屈強なロイの拳をオーラなしで受けたから、それなりに腫れてはいるし痛みも無いわけじゃないけど、眠れないほどじゃない。
「悪かったな。許してやってくれ」
「なんでレウが?」
「あいつは多分、素直に謝れないだろうから」
そういってレウは笑う。
「気にしてないさ。
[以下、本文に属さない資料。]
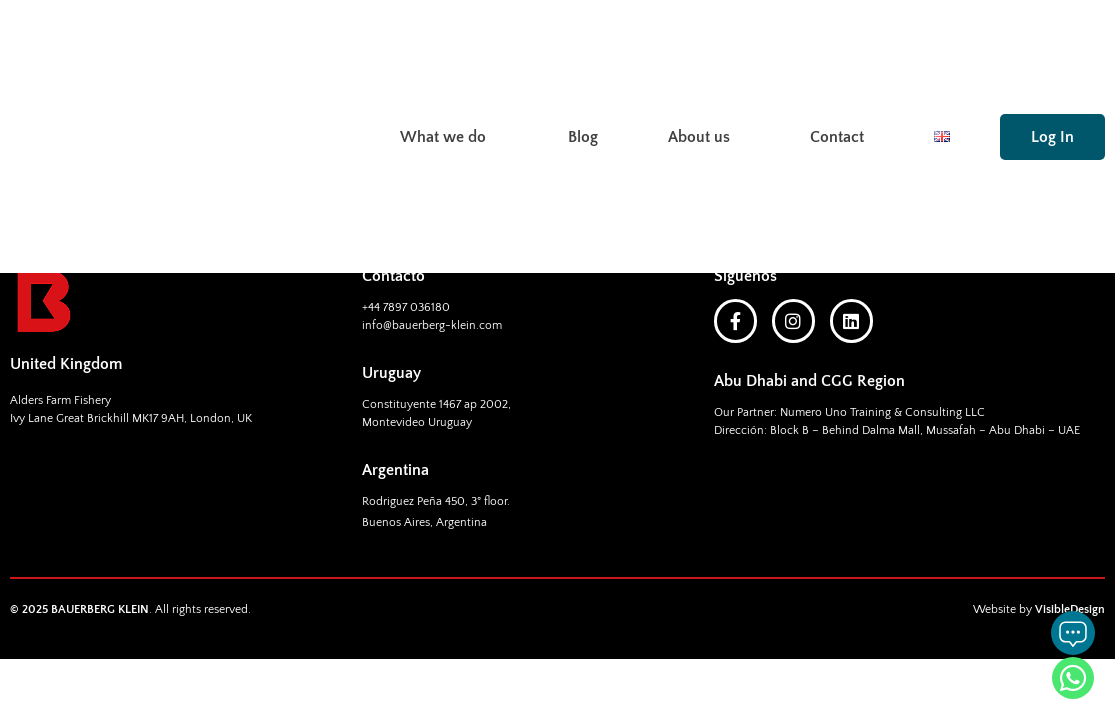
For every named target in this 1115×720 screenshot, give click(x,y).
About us (704, 58)
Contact (837, 58)
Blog (583, 58)
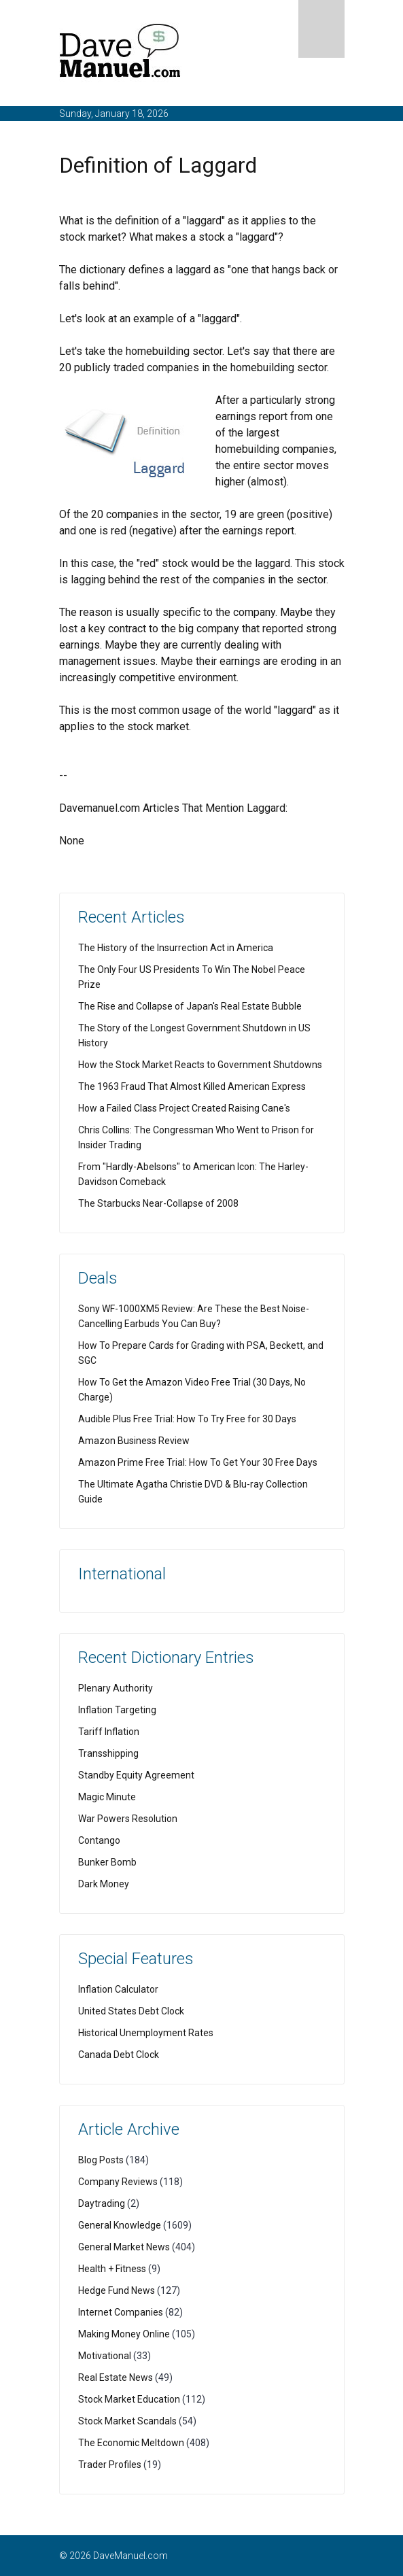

それにレウとロイには感謝してる」
「感謝?」
思い当たる節が無い、レウはそんな感じの不思議そうな顔をする。
「今日、ジグに取り返しがつかないような事が起きていたら、俺はハンターを続けて行けなかったかもしれないからさ」
「取り返しのつかない事――か」
レウは焚き火の炎を見ているのに、すごく遠くを見ているような、遠い過去を見ているようなそんな感じ見えた。
「過去に何か……いや、なんでもない」
ハンターに過去や出身地を聞く事はご法度とされている。
脛に傷を持つ場合や、滅んだ村や都市の出身者という場合もあるからだ。
もちろん俺が出身地をオープンにしているように、自分から話す場合は別だが。
「つまらん話だぞ?」
「それはかまわないが……いいのか?」
レウは軽く頷く。
「まあ、ロイの過去でもあるんだが、お前は一発もらってるんだから聞く権利はあるだろう」
「それ、本当にいいのか?」
「ああ、何しろそれと無関係な話じゃないからな」
そこまで言うとレウはまた薪をくべる。
そして少し水分を含んだ木が焚き火ではぜ――しばしの静寂のあと、レウはゆっくりと語り始めた。